**Work instructions**
Omit all pictures. Reproduce exactly the lines from the first line of the records below through the line with "00-00-1876 te Staphorst, doc".

**Records shown**
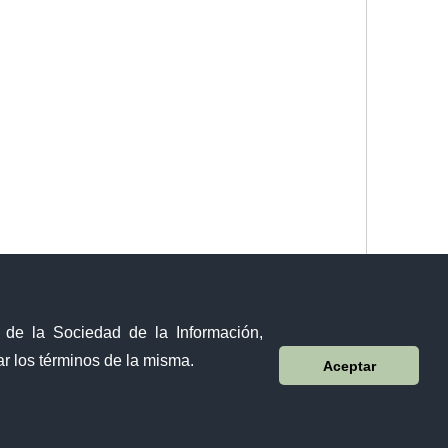
y de la Sociedad de la Información,
r los términos de la misma.
Aceptar
Sistema Nacional de Información (SNI)
Sánchez y Cifuentes y Juan de Velasco esquina,
Ibarra - Ecuador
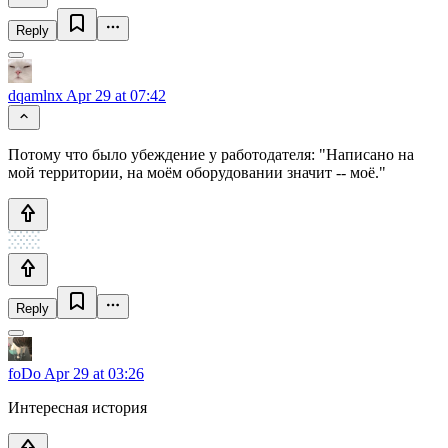
Reply
dqamlnx
Apr 29 at 07:42
Потому что было убеждение у работодателя: "Написано на
мой территории, на моём оборудовании значит -- моё."
Reply
foDo
Apr 29 at 03:26
Интересная история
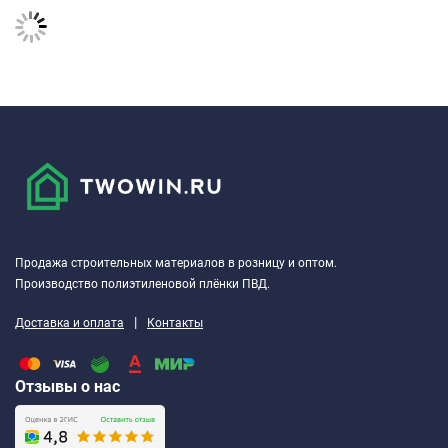
Продажа строительных материалов в розницу и оптом.
Производство полиэтиленовой плёнки ПВД.
|
Доставка и оплата
Контакты
Отзывы о нас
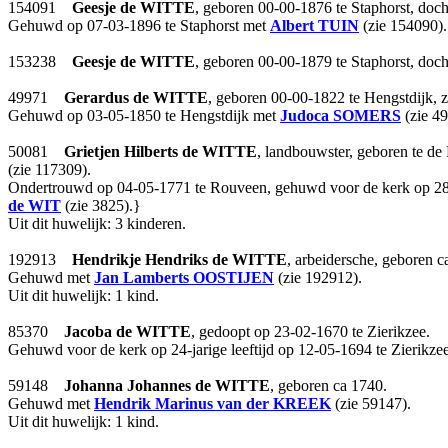
154091
Geesje
de WITTE
, geboren 00-00-1876 te Staphorst, doc
Gehuwd op 07-03-1896 te Staphorst met
Albert
TUIN
(zie 154090).
153238
Geesje
de WITTE
, geboren 00-00-1879 te Staphorst, doc
49971
Gerardus
de WITTE
, geboren 00-00-1822 te Hengstdijk,
Gehuwd op 03-05-1850 te Hengstdijk met
Judoca
SOMERS
(zie 49
50081
Grietjen Hilberts
de WITTE
, landbouwster, geboren te de
(zie 117309).
Ondertrouwd op 04-05-1771 te Rouveen, gehuwd voor de kerk op 28-
de WIT
(zie 3825).}
Uit dit huwelijk: 3 kinderen.
192913
Hendrikje Hendriks
de WITTE
, arbeidersche, geboren c
Gehuwd met
Jan Lamberts
OOSTIJEN
(zie 192912).
Uit dit huwelijk: 1 kind.
85370
Jacoba
de WITTE
, gedoopt op 23-02-1670 te Zierikzee.
Gehuwd voor de kerk op 24-jarige leeftijd op 12-05-1694 te Zierikz
59148
Johanna Johannes
de WITTE
, geboren ca 1740.
Gehuwd met
Hendrik Marinus
van der KREEK
(zie 59147).
Uit dit huwelijk: 1 kind.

**Written response**
y de la Sociedad de la Información,
r los términos de la misma.
Aceptar
Sistema Nacional de Información (SNI)
Sánchez y Cifuentes y Juan de Velasco esquina,
Ibarra - Ecuador
Reply
dqamlnx
Apr 29 at 07:42
Потому что было убеждение у работодателя: "Написано на
мой территории, на моём оборудовании значит -- моё."
Reply
foDo
Apr 29 at 03:26
Интересная история
Продажа строительных материалов в розницу и оптом.
Производство полиэтиленовой плёнки ПВД.
|
Доставка и оплата
Контакты
Отзывы о нас
154091
Geesje
de WITTE
, geboren 00-00-1876 te Staphorst, doc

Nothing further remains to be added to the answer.